| Dataset items |
*****
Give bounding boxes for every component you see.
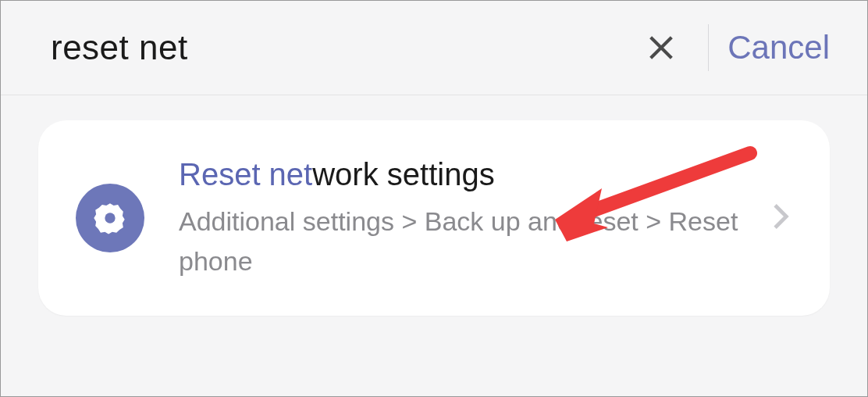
result-title-rest: work settings bbox=[312, 157, 494, 191]
clear-search-button[interactable] bbox=[630, 24, 692, 71]
divider bbox=[708, 24, 709, 71]
result-path: Additional settings > Back up and reset … bbox=[179, 202, 755, 281]
search-result-item[interactable]: Reset network settings Additional settin… bbox=[38, 120, 830, 316]
chevron-right-icon bbox=[770, 202, 792, 234]
result-text: Reset network settings Additional settin… bbox=[179, 155, 755, 281]
search-input[interactable] bbox=[51, 28, 630, 67]
result-title: Reset network settings bbox=[179, 155, 755, 194]
svg-point-2 bbox=[105, 213, 115, 223]
cancel-button[interactable]: Cancel bbox=[727, 29, 836, 66]
result-title-highlight: Reset net bbox=[179, 157, 312, 191]
close-icon bbox=[646, 32, 677, 63]
settings-gear-icon bbox=[76, 184, 144, 252]
results-container: Reset network settings Additional settin… bbox=[1, 95, 867, 341]
search-header: Cancel bbox=[1, 1, 867, 95]
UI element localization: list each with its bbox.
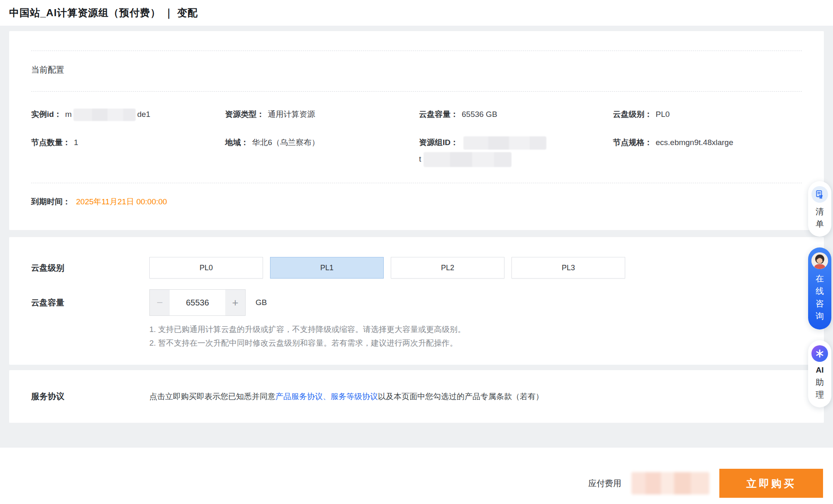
field-resource-type: 资源类型：通用计算资源	[225, 107, 414, 122]
field-region: 地域：华北6（乌兰察布）	[225, 135, 414, 150]
checklist-cart-icon	[811, 186, 828, 203]
redacted-resource-group-id-line2	[424, 152, 511, 167]
product-agreement-link[interactable]: 产品服务协议	[275, 392, 323, 401]
field-disk-level: 云盘级别：PL0	[613, 107, 802, 122]
agreement-text: 点击立即购买即表示您已知悉并同意产品服务协议、服务等级协议以及本页面中您勾选过的…	[149, 391, 802, 402]
support-agent-avatar	[811, 252, 828, 269]
redacted-resource-group-id	[463, 136, 546, 150]
sla-agreement-link[interactable]: 服务等级协议	[331, 392, 378, 401]
buy-bar: 应付费用 立即购买	[0, 448, 833, 504]
field-instance-id: 实例id：mde1	[31, 107, 220, 122]
redacted-instance-id	[73, 109, 136, 121]
field-node-count: 节点数量：1	[31, 135, 220, 150]
disk-level-option-pl2[interactable]: PL2	[391, 257, 504, 279]
divider	[31, 91, 802, 92]
ai-assistant-widget[interactable]: AI 助 理	[808, 340, 831, 407]
ai-sparkle-icon	[811, 345, 828, 362]
agreement-label: 服务协议	[31, 391, 149, 402]
fee-label: 应付费用	[588, 478, 621, 489]
buy-now-button[interactable]: 立即购买	[719, 469, 823, 498]
capacity-input[interactable]	[170, 290, 225, 315]
stepper-minus-button[interactable]: −	[150, 290, 170, 315]
note-line-2: 2. 暂不支持在一次升配中同时修改云盘级别和容量。若有需求，建议进行两次升配操作…	[149, 336, 802, 350]
disk-level-option-pl3[interactable]: PL3	[511, 257, 625, 279]
disk-level-option-pl1-selected[interactable]: PL1	[270, 257, 384, 279]
disk-capacity-label: 云盘容量	[31, 297, 149, 308]
capacity-stepper: − +	[149, 289, 246, 316]
config-grid: 实例id：mde1 资源类型：通用计算资源 云盘容量：65536 GB 云盘级别…	[31, 107, 802, 180]
field-node-spec: 节点规格：ecs.ebmgn9t.48xlarge	[613, 135, 802, 150]
disk-level-option-pl0[interactable]: PL0	[149, 257, 263, 279]
field-disk-capacity: 云盘容量：65536 GB	[419, 107, 608, 122]
capacity-unit: GB	[256, 298, 267, 307]
disk-level-options: PL0 PL1 PL2 PL3	[149, 257, 802, 279]
checklist-widget[interactable]: 清 单	[808, 181, 831, 237]
page-title: 中国站_AI计算资源组（预付费） ｜ 变配	[9, 6, 198, 19]
capacity-notes: 1. 支持已购通用计算云盘的升级或扩容，不支持降级或缩容。请选择更大容量或更高级…	[149, 322, 802, 350]
disk-level-row: 云盘级别 PL0 PL1 PL2 PL3	[31, 237, 802, 279]
stepper-plus-button[interactable]: +	[225, 290, 245, 315]
page-header: 中国站_AI计算资源组（预付费） ｜ 变配	[0, 0, 833, 26]
side-widgets: 清 单 在 线 咨 询 AI	[808, 181, 831, 407]
redacted-fee-amount	[631, 472, 709, 494]
expire-time-value: 2025年11月21日 00:00:00	[76, 197, 167, 206]
expire-time-row: 到期时间： 2025年11月21日 00:00:00	[31, 183, 802, 207]
main-content: 当前配置 实例id：mde1 资源类型：通用计算资源 云盘容量：65536 GB…	[0, 26, 833, 423]
disk-capacity-row: 云盘容量 − + GB	[31, 289, 802, 316]
current-config-title: 当前配置	[31, 51, 802, 91]
current-config-card: 当前配置 实例id：mde1 资源类型：通用计算资源 云盘容量：65536 GB…	[9, 31, 824, 230]
agreement-card: 服务协议 点击立即购买即表示您已知悉并同意产品服务协议、服务等级协议以及本页面中…	[9, 370, 824, 423]
disk-level-label: 云盘级别	[31, 262, 149, 274]
online-consult-widget[interactable]: 在 线 咨 询	[808, 247, 831, 330]
modify-config-card: 云盘级别 PL0 PL1 PL2 PL3 云盘容量 − + GB 1. 支持已购	[9, 237, 824, 365]
field-resource-group-id: 资源组ID： t	[419, 135, 608, 168]
note-line-1: 1. 支持已购通用计算云盘的升级或扩容，不支持降级或缩容。请选择更大容量或更高级…	[149, 322, 802, 336]
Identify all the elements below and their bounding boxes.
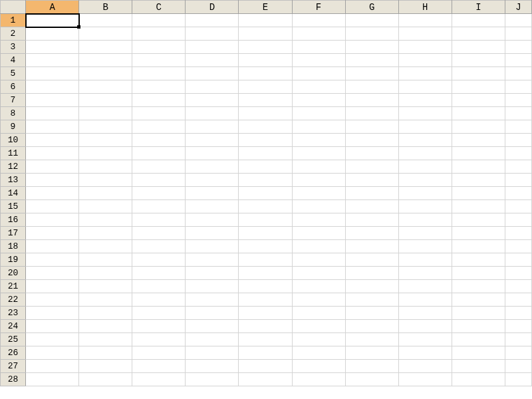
*****
| What needs to be done |
If a line in the entries above holds the word "input", count it; then report the total alone.

| Exercise response |
2